* _PROBLEM DESCRIPTION_
In the records below, which lines include "送票上门"? Copy them.

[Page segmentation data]
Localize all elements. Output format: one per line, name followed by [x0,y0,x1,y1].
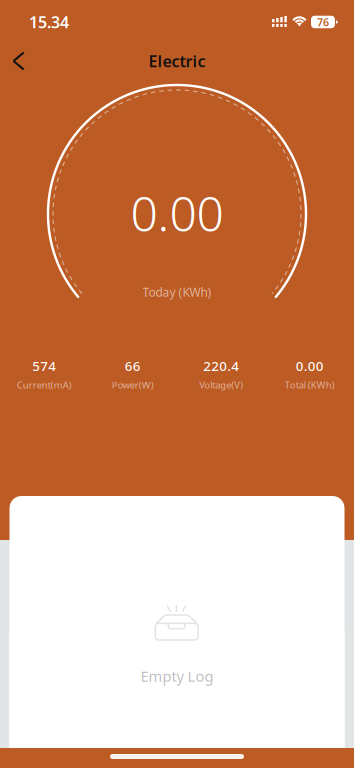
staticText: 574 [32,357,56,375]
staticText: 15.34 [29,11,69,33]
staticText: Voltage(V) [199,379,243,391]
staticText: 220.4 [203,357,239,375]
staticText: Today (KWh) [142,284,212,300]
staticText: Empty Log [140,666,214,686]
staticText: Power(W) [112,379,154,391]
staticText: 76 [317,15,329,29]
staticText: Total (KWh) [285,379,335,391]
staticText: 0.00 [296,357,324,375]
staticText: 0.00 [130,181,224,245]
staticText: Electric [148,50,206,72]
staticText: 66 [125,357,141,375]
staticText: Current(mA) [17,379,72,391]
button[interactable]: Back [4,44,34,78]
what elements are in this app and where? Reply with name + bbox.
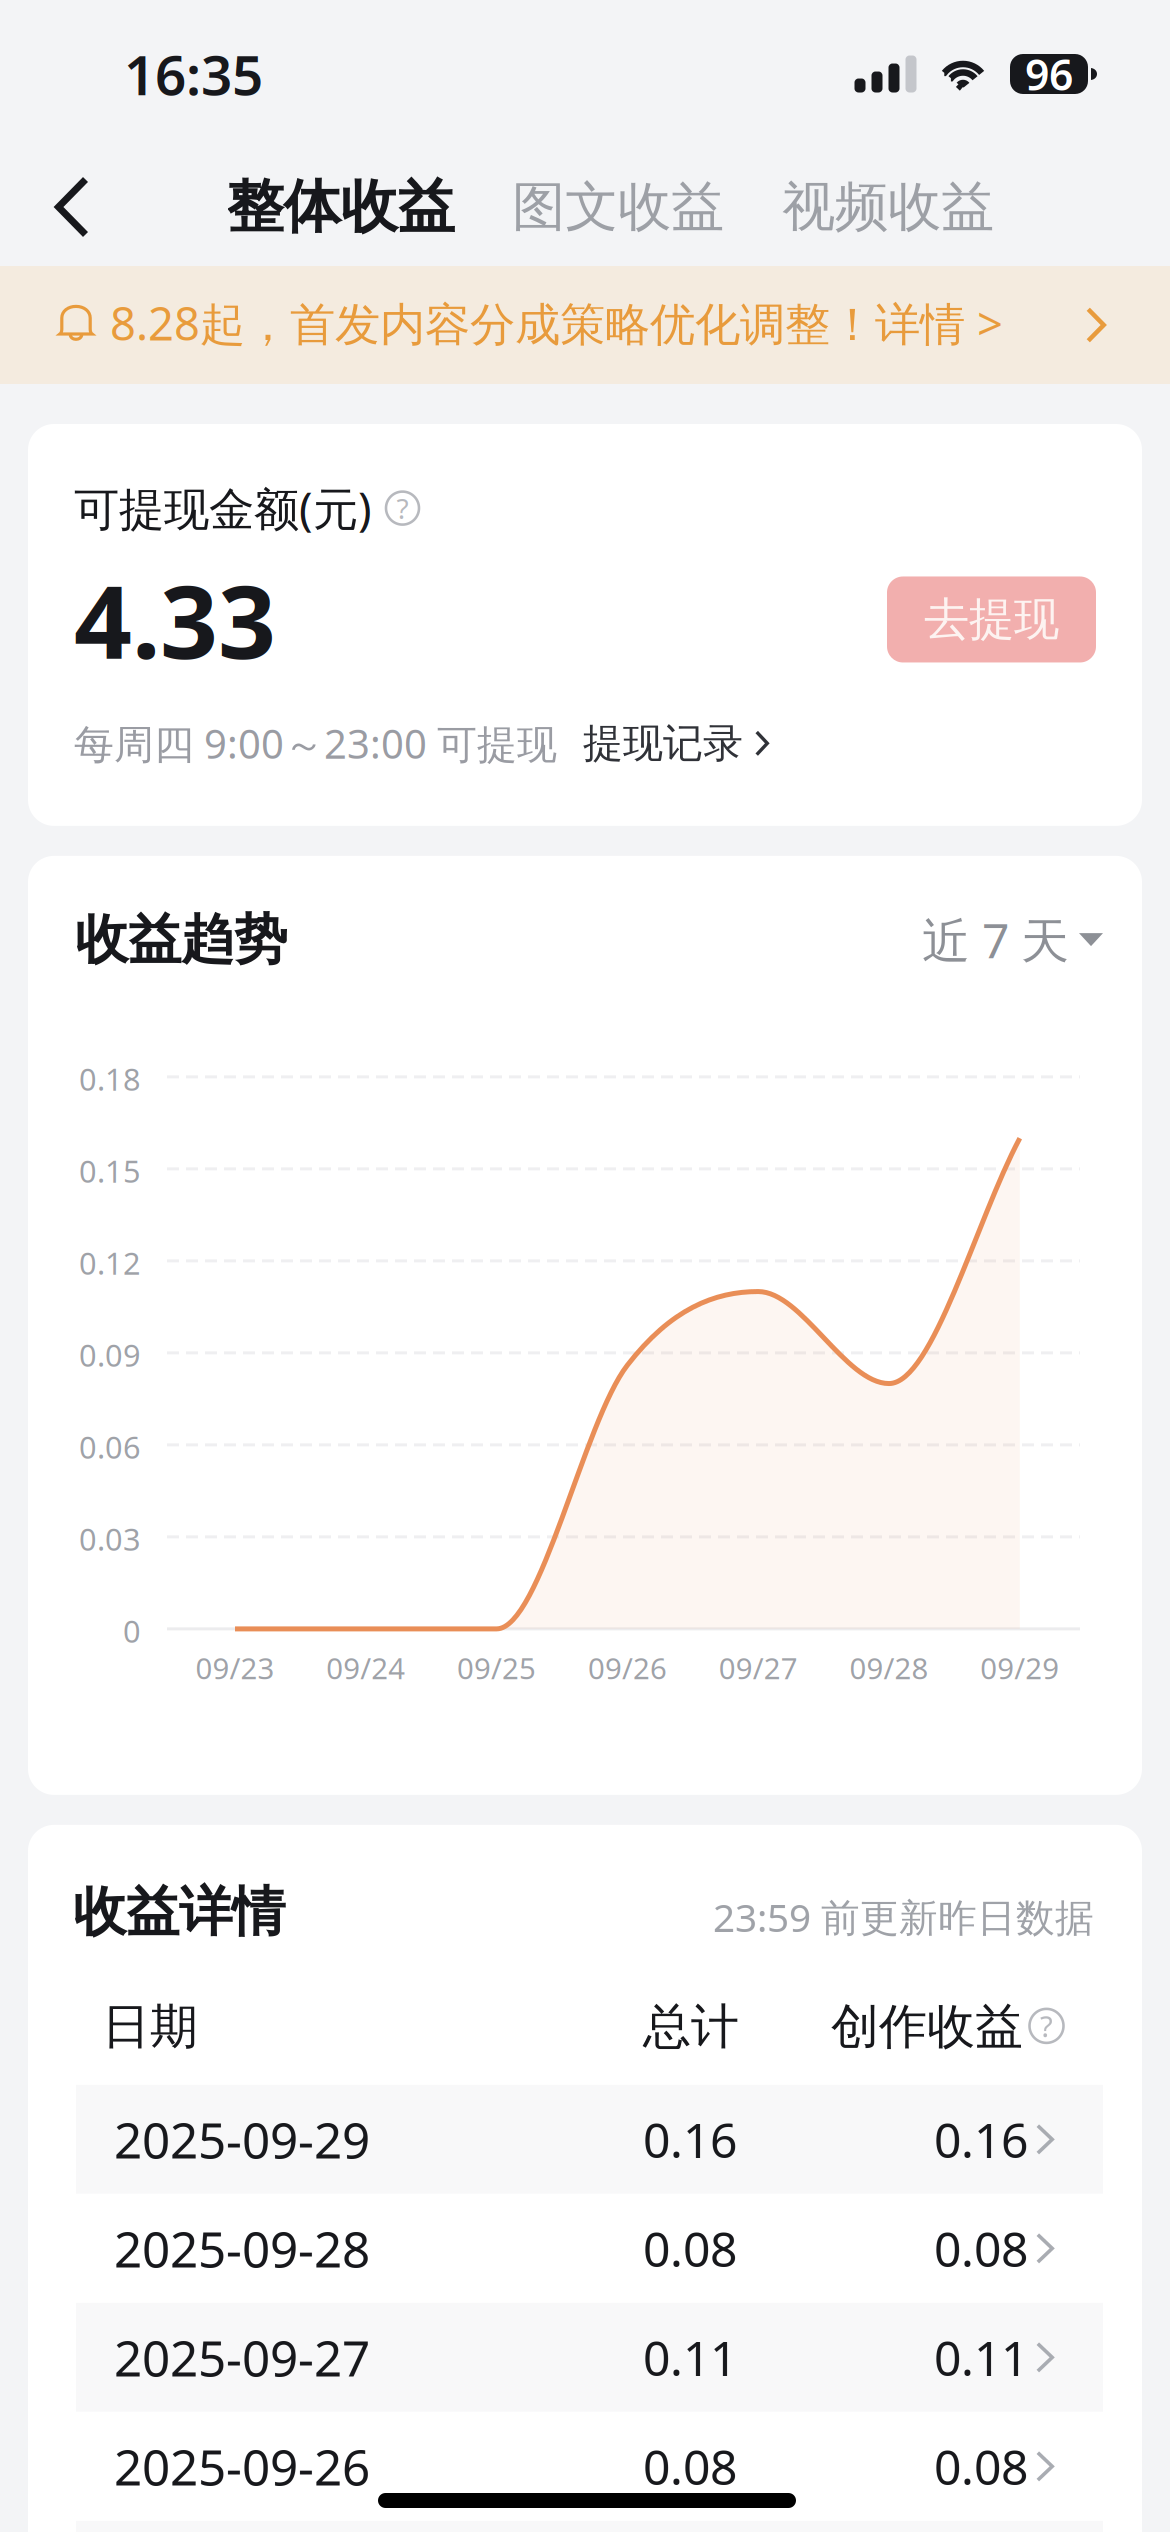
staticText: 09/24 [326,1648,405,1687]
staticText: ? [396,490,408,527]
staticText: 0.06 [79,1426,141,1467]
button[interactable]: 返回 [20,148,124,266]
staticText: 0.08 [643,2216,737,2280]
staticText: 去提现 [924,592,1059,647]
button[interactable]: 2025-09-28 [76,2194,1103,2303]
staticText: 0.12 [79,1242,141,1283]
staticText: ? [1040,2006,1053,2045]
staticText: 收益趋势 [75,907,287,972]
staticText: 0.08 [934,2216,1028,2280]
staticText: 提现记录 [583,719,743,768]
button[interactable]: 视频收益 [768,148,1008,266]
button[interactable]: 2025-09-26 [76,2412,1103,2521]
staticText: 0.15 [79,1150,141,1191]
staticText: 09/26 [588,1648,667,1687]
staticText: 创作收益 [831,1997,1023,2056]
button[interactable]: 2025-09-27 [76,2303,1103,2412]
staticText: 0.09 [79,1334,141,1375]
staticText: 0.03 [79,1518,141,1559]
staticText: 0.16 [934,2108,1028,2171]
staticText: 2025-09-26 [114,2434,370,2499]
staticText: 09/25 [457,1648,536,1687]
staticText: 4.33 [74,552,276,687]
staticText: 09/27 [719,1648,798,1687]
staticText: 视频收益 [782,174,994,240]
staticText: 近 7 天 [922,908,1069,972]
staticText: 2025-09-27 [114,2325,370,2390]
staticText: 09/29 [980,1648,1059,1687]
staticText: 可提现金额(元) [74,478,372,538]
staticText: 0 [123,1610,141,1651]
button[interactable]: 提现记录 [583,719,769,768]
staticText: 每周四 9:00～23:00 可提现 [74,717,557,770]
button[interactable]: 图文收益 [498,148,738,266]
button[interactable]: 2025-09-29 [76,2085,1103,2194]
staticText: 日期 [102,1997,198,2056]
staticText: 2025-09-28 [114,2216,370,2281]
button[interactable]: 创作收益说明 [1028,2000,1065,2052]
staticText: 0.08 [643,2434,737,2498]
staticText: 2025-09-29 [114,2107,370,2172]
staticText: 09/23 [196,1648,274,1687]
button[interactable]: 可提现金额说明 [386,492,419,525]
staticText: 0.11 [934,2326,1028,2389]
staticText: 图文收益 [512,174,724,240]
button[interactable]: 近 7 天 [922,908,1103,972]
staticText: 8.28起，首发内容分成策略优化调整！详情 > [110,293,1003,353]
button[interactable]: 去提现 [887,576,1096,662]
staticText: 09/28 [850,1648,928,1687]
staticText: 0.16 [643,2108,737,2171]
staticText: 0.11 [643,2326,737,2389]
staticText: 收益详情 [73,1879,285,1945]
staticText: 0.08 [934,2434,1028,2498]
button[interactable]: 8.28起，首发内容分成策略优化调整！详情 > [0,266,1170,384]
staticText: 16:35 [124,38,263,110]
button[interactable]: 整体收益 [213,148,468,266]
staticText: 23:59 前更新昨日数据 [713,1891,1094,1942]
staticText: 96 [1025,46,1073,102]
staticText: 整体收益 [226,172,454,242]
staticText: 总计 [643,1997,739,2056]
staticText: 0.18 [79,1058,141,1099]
...
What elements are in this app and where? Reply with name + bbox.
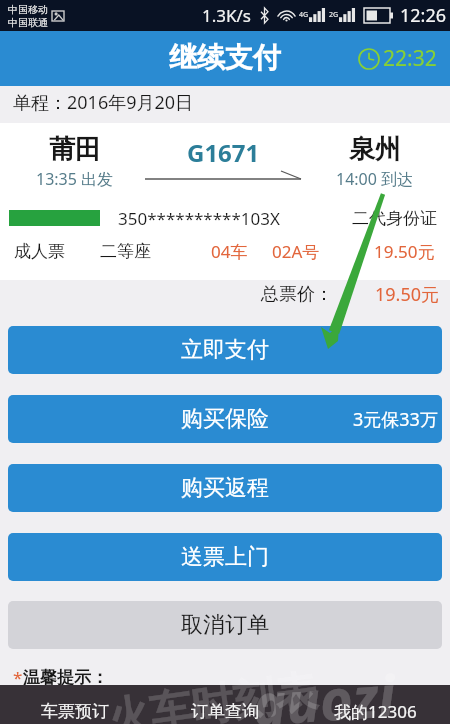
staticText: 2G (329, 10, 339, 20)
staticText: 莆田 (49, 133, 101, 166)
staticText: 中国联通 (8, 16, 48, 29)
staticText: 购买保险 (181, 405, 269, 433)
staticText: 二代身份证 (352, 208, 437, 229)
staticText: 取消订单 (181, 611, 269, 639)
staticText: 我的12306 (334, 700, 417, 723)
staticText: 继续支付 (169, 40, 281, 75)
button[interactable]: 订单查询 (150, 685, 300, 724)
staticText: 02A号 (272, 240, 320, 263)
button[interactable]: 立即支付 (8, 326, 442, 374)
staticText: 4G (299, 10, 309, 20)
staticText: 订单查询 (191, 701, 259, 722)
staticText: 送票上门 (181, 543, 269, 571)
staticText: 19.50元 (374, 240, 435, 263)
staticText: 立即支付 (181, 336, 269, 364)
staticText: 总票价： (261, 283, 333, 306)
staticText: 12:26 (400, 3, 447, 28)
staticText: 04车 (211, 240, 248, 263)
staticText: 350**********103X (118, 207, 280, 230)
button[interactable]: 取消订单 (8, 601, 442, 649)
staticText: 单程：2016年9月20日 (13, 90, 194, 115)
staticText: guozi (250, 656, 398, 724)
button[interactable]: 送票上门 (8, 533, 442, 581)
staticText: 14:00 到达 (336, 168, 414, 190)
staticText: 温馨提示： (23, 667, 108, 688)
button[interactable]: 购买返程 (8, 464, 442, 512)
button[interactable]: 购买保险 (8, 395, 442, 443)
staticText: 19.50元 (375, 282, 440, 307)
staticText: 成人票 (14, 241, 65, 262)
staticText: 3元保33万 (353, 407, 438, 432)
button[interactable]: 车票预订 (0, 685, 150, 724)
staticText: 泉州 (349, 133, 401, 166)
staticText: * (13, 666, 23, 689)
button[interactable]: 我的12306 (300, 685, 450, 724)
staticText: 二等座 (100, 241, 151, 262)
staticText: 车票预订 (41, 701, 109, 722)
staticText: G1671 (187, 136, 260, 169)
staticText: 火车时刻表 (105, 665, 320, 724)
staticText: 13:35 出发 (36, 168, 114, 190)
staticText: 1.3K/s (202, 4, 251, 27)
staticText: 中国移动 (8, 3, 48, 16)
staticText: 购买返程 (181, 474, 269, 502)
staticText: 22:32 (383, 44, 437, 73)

* _ANSWER BOX_
staticText: 送票上门 (181, 543, 269, 571)
button[interactable]: 送票上门 (8, 533, 442, 581)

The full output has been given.